Fatsom is kinda right. We've been dancing around this the whole time, but he's right. Example? The 1800F temperature is based on the maximum temperatures possible for a fire fueled by jet fuel, desks, chairs, paper, drapes, etc. It almost certianally wasn't that hot. Eyewhitness reports talk about how the fire was dying down as much as 20 minutes before the collapse. Cheif Palmer, on the 78th floor of the South tower (the one that fell fastest, and yet most of the fuel spilled out and exploded outside the building), [I]from the crash zone[/URL], said there were "two isolated pockets of fire" when he called for backup and requested
2 hoses to put them out. Reports like this one come from firefighters that were inside the building putting the fires out, and I'd imagine firefighters know a thing or two about the behavior of fire. Remember, jet fuel burns between 800F and 1500F, which suggests that it's more than posible that they were burning at 800F. They could have been burning at 400F, considering that most of the jet fuel burned off in the initial explosion.

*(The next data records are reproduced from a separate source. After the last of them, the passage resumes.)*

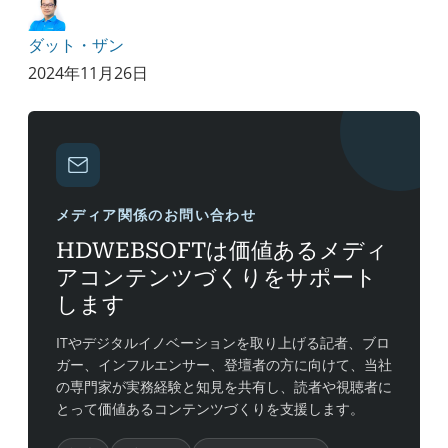
ダット・ザン
2024年11月26日
メディア関係のお問い合わせ
HDWEBSOFTは価値あるメディ
アコンテンツづくりをサポート
します
ITやデジタルイノベーションを取り上げる記者、ブロ
ガー、インフルエンサー、登壇者の方に向けて、当社
の専門家が実務経験と知見を共有し、読者や視聴者に
とって価値あるコンテンツづくりを支援します。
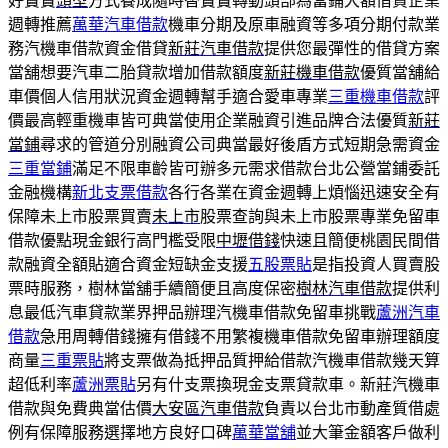
好寶寶
頭型
方式養成隨時替寶寶轉動頭部為當鋪大額借貸企業
週轉推薦
萬華汽車借款
機車分期及原車融資等多項分期付款業
務汽機車借款資金借貸
新莊汽車借款
提供您最彈性的借貸方案
當舖想要汽車二胎貸款增加借款額度
新莊機車借款
優質當舖給
車價個人信用狀況資金週轉幫手適合愛車專業
三重機車借款
評
價最高輕重機車皆可典當使用企業融資引進品牌合法優質
新莊
當鋪
尋求的管道分別融資公司典當最好後盾方式短期急需資金
三重當鋪
滿足不限車齡皆可辦多元需求借款台北公營當鋪委託
金融機構
新北支票借款
各行各業在資金週轉上煩惱迅速安全有
保障未上市股票買賣
未上市
股票查詢與未上市股票專業免留車
借款優點現金銀行高門檻受限
中壢借錢
快速且簡便桃園民間借
款融資全額貼適合資金短缺金支援
五股票貼
是指投資人買賣股
票時服務，樹林當舖手續簡便且高度保密
樹林汽車借款
提供利
息最低汽車貸款業界押品辦理汽機車借款免留車挑戰
蘆洲汽車
借款
急用周轉借錢擁有借錢不用繁複機車借款免留車辦理額度
商量
三重票貼
將支票做為抵押品質押給借款汽機車借款幾天算
超低利率
蘆洲票貼
另有什支票換現金支票貸款車。新莊汽機車
借款與免費典當估價
大安區汽車借款
負責以台北市動產質借處
例有保障服務選擇地方良好口碑
萬華當舖
並大筆金額客戶做利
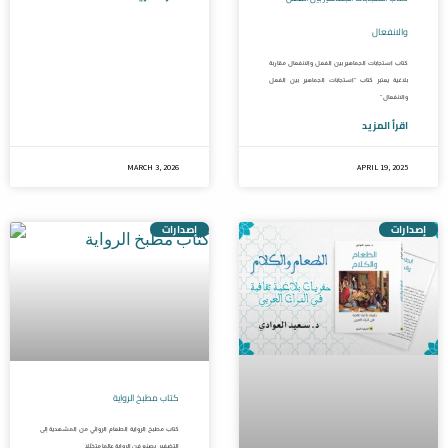
والانفعال
كتاب استجابات الجماهير بين الفعل والانفعال مقاربة
بلاغية يعتبر كتاب “استجابات الجماهير بين الفعل
والانفعال”
اقرأ المزيد
MARCH 3, 2026
APRIL 19, 2025
إصدارات
إصدارات
كتاب مطبخ الرواية
كتاب مطبخ الرواية الطعام الروائي من المشهدية إلى
التضفير يصنع فن الرواية عالما متخيَّلا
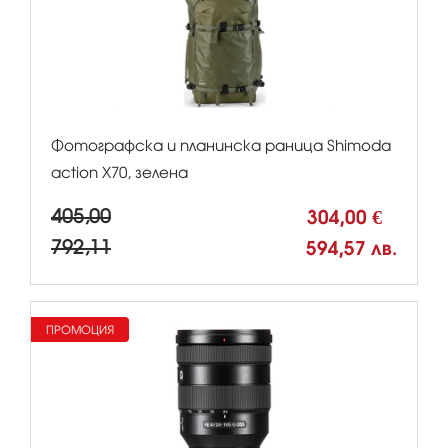
Фотографска и планинска раница Shimoda
action X70, зелена
405,00
304,00 €
792,11
594,57 лв.
ПРОМОЦИЯ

Not even Dilbert could make the buiding fall with 800F fires. Even with a 1500F fire, it's a real stretch explaining the collapse of the building. It has to assume
most of the fire protection was stripped fom the steel. Some of the fire protection was stripped by the crash itself, of course, but it's not like all the fire protection from the whole floor was lost across several floors. You'd need to have ideal circumstances for a 1500F fire that was consistanly hot to heat the uncovered steel to a temperature where it started to lose any of it's tensile strength. I'll tell you what, let's split the difference and say that the fire burned at 1150F. Add to that the heat from the fires on the desks, chairs, paper, drapes, etc. (even though the temperature of a fire is not a cumulative number based on the emperatures of the individual fires), and we'll say about 1350F. And that 1350F temperature did not last a full hour. It started cold, built up to hot, then dropped off and went down again. Those are hardly the ideal situations that NISA, FEMA, Dilbert, and PopMech suggest. Oh, and if you want proof that PopMech isn't reliable, check out what they are saying about
9/11 cough, a condition that effects thousands of rescue workers and brave civilians who dug through the rubble to find survivors. Yikes. Talk about disrespecting the heros of 9/11. I can't belive that Popular Mechanics can't figure out that pulverized cement in the air is toxic.
70% of 9/11 recovery workers suffer from severe lung problems.